Sidick Bakayoko, fondateur de la société Paradise Game et du Festival de l’électronique et du jeu vidéo d’Abidjan (Feja). © RODGER BOSCH/AFP

À la tête de sa société Paradise Game, cet ingénieur en informatique est devenu le principal animateur du secteur des jeux vidéo en Côte d’Ivoire.

D’ici à quelques semaines, un millier de jeunes viendront de tous les quartiers d’Abidjan – et parfois de bien plus loin – au centre commercial Cosmos, à Yopougon, pour en découdre. Les autorités ne s’inquiètent pas, les combats resteront virtuels. Une dizaine de tournois d’e-sport (sport électronique) vont être organisés du 25 au 28 novembre à l’occasion de la 5e édition du Festival de l’électronique et du jeu vidéo d’Abidjan (Feja5).
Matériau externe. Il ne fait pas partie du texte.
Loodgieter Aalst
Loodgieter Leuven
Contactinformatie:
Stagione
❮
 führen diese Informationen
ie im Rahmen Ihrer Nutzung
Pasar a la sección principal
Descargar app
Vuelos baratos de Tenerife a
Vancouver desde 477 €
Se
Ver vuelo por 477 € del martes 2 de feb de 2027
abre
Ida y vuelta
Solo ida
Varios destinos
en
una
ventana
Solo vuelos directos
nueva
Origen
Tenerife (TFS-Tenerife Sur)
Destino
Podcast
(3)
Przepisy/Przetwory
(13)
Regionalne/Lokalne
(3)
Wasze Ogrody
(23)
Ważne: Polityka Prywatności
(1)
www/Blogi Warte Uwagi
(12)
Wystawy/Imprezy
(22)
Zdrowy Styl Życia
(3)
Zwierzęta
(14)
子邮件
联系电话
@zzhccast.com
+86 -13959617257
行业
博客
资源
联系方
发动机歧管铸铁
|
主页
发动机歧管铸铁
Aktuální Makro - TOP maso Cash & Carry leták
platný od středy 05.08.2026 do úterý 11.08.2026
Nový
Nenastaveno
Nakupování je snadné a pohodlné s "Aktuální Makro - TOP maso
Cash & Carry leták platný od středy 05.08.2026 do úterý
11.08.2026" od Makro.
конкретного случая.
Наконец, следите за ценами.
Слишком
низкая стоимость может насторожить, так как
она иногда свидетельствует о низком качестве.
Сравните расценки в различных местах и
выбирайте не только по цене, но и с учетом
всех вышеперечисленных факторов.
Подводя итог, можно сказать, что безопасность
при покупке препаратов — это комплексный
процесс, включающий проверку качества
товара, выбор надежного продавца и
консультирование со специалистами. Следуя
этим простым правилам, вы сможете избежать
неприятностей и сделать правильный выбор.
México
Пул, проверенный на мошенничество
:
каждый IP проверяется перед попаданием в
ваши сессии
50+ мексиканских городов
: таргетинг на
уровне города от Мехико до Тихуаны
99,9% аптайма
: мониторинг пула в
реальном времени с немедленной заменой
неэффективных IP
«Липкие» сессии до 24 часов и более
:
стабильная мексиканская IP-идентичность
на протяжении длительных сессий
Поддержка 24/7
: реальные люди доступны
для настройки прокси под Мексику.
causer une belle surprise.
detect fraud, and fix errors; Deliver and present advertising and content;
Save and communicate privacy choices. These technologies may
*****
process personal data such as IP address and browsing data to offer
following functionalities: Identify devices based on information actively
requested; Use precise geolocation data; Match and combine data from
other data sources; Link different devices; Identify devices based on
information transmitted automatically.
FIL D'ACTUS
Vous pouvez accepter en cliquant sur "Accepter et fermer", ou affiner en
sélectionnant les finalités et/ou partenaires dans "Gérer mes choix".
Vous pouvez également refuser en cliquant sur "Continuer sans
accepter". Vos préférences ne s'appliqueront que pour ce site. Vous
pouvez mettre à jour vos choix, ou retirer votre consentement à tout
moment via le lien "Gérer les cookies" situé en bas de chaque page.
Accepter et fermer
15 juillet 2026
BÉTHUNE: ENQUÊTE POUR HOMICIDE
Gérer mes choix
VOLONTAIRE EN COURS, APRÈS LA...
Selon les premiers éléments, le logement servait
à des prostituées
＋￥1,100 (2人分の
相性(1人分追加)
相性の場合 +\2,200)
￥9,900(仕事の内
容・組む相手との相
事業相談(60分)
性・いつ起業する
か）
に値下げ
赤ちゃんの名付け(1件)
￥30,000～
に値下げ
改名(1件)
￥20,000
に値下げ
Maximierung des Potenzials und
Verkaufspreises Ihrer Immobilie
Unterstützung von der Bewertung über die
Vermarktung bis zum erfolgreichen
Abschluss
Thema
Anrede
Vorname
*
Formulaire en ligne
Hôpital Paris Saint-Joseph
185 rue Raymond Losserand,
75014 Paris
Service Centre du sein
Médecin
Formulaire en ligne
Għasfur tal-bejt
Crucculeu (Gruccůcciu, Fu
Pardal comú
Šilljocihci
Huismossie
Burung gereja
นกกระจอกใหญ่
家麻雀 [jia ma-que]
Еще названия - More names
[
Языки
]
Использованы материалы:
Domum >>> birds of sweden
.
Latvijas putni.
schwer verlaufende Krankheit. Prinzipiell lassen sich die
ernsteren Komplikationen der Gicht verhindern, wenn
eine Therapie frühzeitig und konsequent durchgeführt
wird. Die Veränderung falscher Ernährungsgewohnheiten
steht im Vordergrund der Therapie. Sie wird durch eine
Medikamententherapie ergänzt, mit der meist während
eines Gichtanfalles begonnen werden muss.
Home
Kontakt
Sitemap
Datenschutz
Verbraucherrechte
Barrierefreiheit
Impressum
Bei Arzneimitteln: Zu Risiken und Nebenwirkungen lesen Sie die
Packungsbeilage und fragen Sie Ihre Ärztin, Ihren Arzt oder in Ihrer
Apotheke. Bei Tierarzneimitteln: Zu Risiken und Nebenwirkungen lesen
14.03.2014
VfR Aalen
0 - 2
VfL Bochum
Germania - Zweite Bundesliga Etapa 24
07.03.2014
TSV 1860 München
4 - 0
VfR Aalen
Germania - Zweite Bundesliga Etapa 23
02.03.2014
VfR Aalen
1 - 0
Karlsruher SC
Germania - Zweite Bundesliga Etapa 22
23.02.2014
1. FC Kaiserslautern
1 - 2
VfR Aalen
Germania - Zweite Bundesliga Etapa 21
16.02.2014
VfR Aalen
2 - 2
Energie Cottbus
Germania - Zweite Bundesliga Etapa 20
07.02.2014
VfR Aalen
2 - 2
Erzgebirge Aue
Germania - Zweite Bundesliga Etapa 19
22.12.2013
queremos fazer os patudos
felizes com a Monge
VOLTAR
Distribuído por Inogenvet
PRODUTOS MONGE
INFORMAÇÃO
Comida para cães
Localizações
Pour ces amateurs de Street Fighter, Tekken ou Fortnite, pas question de prendre ces affrontements à la légère. C’est avec des CFA bien réels que les meilleurs seront récompensés. « Au total, nous distribuerons 10 000 euros de prix, se réjouit Sidick Bakayoko, le créateur, en 2019, de ce rendez-vous et fondateur de la société Paradise Game. Moins qu’avant, la crise du Covid est passée par là. Mais on fera mieux l’an prochain. »

L’événement devrait encore une fois réunir plus de 15 000 visiteurs et coloniser une partie du parking du centre commercial, ainsi que la salle du cinéma Majestic, en plus des 1 400 mètres carrés de la salle de jeux créée par ce trentenaire en 2019.